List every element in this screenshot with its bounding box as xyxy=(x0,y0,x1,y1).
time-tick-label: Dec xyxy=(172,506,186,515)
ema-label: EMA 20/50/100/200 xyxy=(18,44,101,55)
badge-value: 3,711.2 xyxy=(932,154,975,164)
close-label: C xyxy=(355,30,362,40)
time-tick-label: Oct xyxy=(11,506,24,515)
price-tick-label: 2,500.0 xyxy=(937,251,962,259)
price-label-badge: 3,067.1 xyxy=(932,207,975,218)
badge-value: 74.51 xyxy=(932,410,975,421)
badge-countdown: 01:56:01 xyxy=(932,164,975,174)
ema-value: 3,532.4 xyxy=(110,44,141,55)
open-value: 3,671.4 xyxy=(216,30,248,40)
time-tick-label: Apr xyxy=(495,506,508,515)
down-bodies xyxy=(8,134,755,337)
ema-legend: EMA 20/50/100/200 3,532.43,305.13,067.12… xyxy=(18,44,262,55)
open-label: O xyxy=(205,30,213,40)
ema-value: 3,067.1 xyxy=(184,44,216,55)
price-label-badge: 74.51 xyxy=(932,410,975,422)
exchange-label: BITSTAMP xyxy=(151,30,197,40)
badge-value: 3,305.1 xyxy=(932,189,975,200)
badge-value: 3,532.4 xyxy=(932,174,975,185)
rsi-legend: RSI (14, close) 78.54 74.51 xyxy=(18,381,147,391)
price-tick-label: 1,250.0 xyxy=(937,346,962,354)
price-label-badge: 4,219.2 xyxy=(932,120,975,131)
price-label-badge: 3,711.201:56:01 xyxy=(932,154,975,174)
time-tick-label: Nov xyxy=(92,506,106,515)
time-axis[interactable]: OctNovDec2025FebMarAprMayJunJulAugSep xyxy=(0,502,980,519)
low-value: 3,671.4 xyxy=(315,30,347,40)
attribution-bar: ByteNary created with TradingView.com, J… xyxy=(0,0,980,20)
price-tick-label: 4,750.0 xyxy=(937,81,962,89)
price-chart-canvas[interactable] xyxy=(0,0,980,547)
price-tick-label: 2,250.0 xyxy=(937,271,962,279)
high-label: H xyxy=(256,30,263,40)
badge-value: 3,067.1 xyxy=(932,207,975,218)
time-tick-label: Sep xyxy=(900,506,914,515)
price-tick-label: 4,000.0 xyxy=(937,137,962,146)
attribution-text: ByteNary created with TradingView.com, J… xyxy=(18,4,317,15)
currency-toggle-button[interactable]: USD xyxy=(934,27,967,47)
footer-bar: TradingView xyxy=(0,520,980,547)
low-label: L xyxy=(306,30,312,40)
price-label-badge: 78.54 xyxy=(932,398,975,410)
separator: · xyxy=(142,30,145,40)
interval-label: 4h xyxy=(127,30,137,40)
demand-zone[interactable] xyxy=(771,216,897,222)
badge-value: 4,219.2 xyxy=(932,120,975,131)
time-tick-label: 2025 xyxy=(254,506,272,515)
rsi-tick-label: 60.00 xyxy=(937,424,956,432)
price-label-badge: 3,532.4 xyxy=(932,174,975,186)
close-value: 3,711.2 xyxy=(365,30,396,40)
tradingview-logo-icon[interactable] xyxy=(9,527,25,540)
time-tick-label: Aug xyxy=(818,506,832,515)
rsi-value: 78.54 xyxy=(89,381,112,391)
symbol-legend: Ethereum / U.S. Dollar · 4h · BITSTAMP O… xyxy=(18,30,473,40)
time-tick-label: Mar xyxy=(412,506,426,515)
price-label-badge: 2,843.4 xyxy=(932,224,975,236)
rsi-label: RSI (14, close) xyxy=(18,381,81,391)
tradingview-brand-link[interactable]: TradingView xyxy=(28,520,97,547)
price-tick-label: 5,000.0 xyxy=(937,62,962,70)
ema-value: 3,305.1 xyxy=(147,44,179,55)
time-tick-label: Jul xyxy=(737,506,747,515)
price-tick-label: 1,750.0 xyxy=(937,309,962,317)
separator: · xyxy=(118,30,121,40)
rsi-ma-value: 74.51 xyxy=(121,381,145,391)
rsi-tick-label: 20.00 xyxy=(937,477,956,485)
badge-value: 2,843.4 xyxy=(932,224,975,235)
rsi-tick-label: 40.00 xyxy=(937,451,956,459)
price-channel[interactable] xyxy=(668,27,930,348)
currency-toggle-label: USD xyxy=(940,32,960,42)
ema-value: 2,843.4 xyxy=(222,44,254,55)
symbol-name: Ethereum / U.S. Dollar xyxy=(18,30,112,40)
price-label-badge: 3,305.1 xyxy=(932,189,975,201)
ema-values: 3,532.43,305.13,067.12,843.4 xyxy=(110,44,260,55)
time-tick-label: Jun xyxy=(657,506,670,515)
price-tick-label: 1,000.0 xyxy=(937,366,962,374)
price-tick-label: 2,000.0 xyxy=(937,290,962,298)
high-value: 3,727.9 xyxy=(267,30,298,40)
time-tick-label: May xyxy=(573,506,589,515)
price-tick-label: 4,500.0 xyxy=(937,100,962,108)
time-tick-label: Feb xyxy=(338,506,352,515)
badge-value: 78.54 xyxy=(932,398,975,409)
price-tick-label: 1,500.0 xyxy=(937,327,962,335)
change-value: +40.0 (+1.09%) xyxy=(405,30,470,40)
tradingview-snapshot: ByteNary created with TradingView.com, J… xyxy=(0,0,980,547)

────────────────────────────────────────

> **Instructions for the task**
Start to finish, copy the material out exactly.

> **Exercise response**
List every element in this screenshot with its bounding box as xyxy=(x0,y0,x1,y1).
time-tick-label: Dec xyxy=(172,506,186,515)
ema-label: EMA 20/50/100/200 xyxy=(18,44,101,55)
badge-value: 3,711.2 xyxy=(932,154,975,164)
close-label: C xyxy=(355,30,362,40)
time-tick-label: Oct xyxy=(11,506,24,515)
price-tick-label: 2,500.0 xyxy=(937,251,962,259)
price-label-badge: 3,067.1 xyxy=(932,207,975,218)
badge-value: 74.51 xyxy=(932,410,975,421)
badge-countdown: 01:56:01 xyxy=(932,164,975,174)
ema-value: 3,532.4 xyxy=(110,44,141,55)
open-value: 3,671.4 xyxy=(216,30,248,40)
time-tick-label: Apr xyxy=(495,506,508,515)
down-bodies xyxy=(8,134,755,337)
ema-legend: EMA 20/50/100/200 3,532.43,305.13,067.12… xyxy=(18,44,262,55)
open-label: O xyxy=(205,30,213,40)
ema-value: 3,067.1 xyxy=(184,44,216,55)
price-label-badge: 74.51 xyxy=(932,410,975,422)
exchange-label: BITSTAMP xyxy=(151,30,197,40)
badge-value: 3,305.1 xyxy=(932,189,975,200)
badge-value: 3,532.4 xyxy=(932,174,975,185)
rsi-legend: RSI (14, close) 78.54 74.51 xyxy=(18,381,147,391)
price-tick-label: 1,250.0 xyxy=(937,346,962,354)
price-label-badge: 4,219.2 xyxy=(932,120,975,131)
price-label-badge: 3,711.201:56:01 xyxy=(932,154,975,174)
time-tick-label: Nov xyxy=(92,506,106,515)
time-axis[interactable]: OctNovDec2025FebMarAprMayJunJulAugSep xyxy=(0,502,980,519)
low-value: 3,671.4 xyxy=(315,30,347,40)
attribution-bar: ByteNary created with TradingView.com, J… xyxy=(0,0,980,20)
price-tick-label: 4,750.0 xyxy=(937,81,962,89)
price-chart-canvas[interactable] xyxy=(0,0,980,547)
price-tick-label: 2,250.0 xyxy=(937,271,962,279)
high-label: H xyxy=(256,30,263,40)
badge-value: 3,067.1 xyxy=(932,207,975,218)
time-tick-label: Sep xyxy=(900,506,914,515)
price-tick-label: 4,000.0 xyxy=(937,137,962,146)
attribution-text: ByteNary created with TradingView.com, J… xyxy=(18,4,317,15)
currency-toggle-button[interactable]: USD xyxy=(934,27,967,47)
footer-bar: TradingView xyxy=(0,520,980,547)
low-label: L xyxy=(306,30,312,40)
price-label-badge: 78.54 xyxy=(932,398,975,410)
separator: · xyxy=(142,30,145,40)
interval-label: 4h xyxy=(127,30,137,40)
demand-zone[interactable] xyxy=(771,216,897,222)
badge-value: 4,219.2 xyxy=(932,120,975,131)
time-tick-label: 2025 xyxy=(254,506,272,515)
rsi-tick-label: 60.00 xyxy=(937,424,956,432)
price-label-badge: 3,532.4 xyxy=(932,174,975,186)
close-value: 3,711.2 xyxy=(365,30,396,40)
tradingview-logo-icon[interactable] xyxy=(9,527,25,540)
time-tick-label: Aug xyxy=(818,506,832,515)
rsi-value: 78.54 xyxy=(89,381,112,391)
symbol-legend: Ethereum / U.S. Dollar · 4h · BITSTAMP O… xyxy=(18,30,473,40)
time-tick-label: Mar xyxy=(412,506,426,515)
price-label-badge: 2,843.4 xyxy=(932,224,975,236)
rsi-label: RSI (14, close) xyxy=(18,381,81,391)
tradingview-brand-link[interactable]: TradingView xyxy=(28,520,97,547)
price-tick-label: 5,000.0 xyxy=(937,62,962,70)
ema-value: 3,305.1 xyxy=(147,44,179,55)
time-tick-label: Jul xyxy=(737,506,747,515)
price-tick-label: 1,750.0 xyxy=(937,309,962,317)
separator: · xyxy=(118,30,121,40)
rsi-ma-value: 74.51 xyxy=(121,381,145,391)
rsi-tick-label: 20.00 xyxy=(937,477,956,485)
badge-value: 2,843.4 xyxy=(932,224,975,235)
rsi-tick-label: 40.00 xyxy=(937,451,956,459)
price-channel[interactable] xyxy=(668,27,930,348)
currency-toggle-label: USD xyxy=(940,32,960,42)
ema-value: 2,843.4 xyxy=(222,44,254,55)
symbol-name: Ethereum / U.S. Dollar xyxy=(18,30,112,40)
price-label-badge: 3,305.1 xyxy=(932,189,975,201)
ema-values: 3,532.43,305.13,067.12,843.4 xyxy=(110,44,260,55)
time-tick-label: Jun xyxy=(657,506,670,515)
price-tick-label: 1,000.0 xyxy=(937,366,962,374)
price-tick-label: 2,000.0 xyxy=(937,290,962,298)
high-value: 3,727.9 xyxy=(267,30,298,40)
time-tick-label: May xyxy=(573,506,589,515)
price-tick-label: 4,500.0 xyxy=(937,100,962,108)
time-tick-label: Feb xyxy=(338,506,352,515)
badge-value: 78.54 xyxy=(932,398,975,409)
price-tick-label: 1,500.0 xyxy=(937,327,962,335)
change-value: +40.0 (+1.09%) xyxy=(405,30,470,40)
tradingview-snapshot: ByteNary created with TradingView.com, J… xyxy=(0,0,980,547)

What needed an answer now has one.